▶ _Exercise description_: Could you give the entries back exactly as they stand, minus any pictures?

▶ _Entries supplied_:

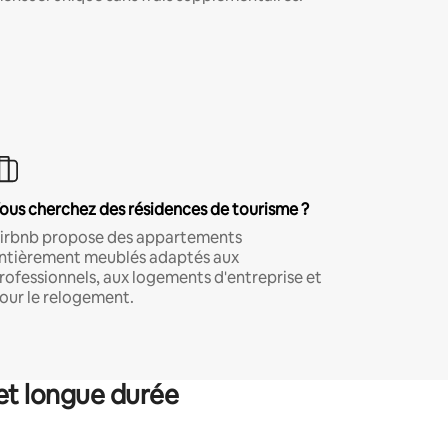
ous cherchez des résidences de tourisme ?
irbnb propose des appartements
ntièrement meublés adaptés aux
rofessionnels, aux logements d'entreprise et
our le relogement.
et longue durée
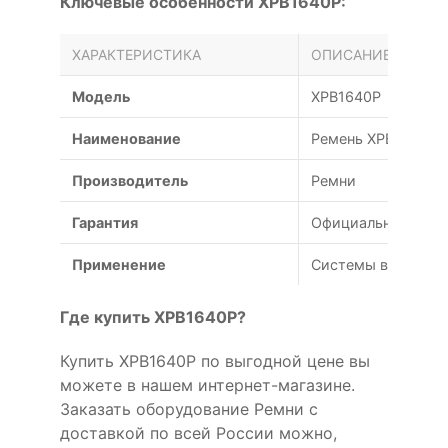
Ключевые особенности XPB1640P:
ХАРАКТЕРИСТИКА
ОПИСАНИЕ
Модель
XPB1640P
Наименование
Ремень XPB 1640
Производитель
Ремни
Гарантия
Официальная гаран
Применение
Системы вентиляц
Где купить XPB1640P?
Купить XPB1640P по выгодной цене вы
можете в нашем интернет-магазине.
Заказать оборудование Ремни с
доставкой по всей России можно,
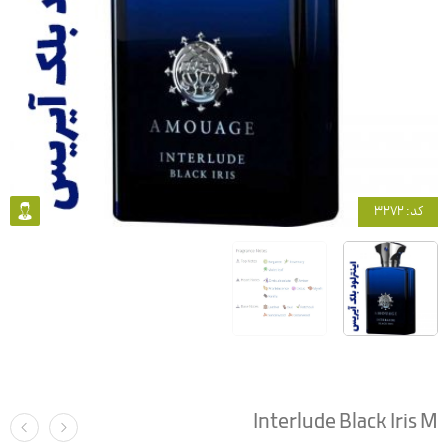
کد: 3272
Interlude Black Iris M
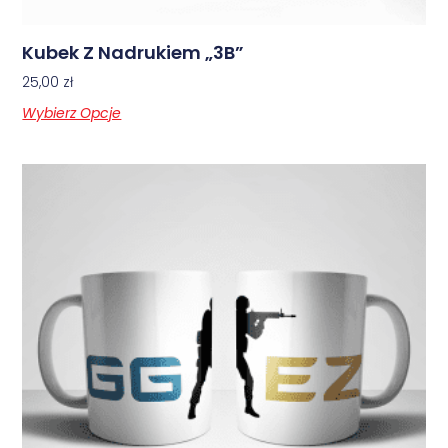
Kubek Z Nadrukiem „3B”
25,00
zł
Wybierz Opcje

▶ _Written answer_:
ous cherchez des résidences de tourisme ?
irbnb propose des appartements
ntièrement meublés adaptés aux
rofessionnels, aux logements d'entreprise et
our le relogement.
et longue durée
Ключевые особенности XPB1640P:
ХАРАКТЕРИСТИКА
ОПИСАНИЕ
Модель
XPB1640P
Наименование
Ремень XPB 1640
Производитель
Ремни
Гарантия
Официальная гаран
Применение
Системы вентиляц
Где купить XPB1640P?
Купить XPB1640P по выгодной цене вы
можете в нашем интернет-магазине.
Заказать оборудование Ремни с
доставкой по всей России можно,
کد: 3272
Interlude Black Iris M
Kubek Z Nadrukiem „3B”
25,00
zł
Wybierz Opcje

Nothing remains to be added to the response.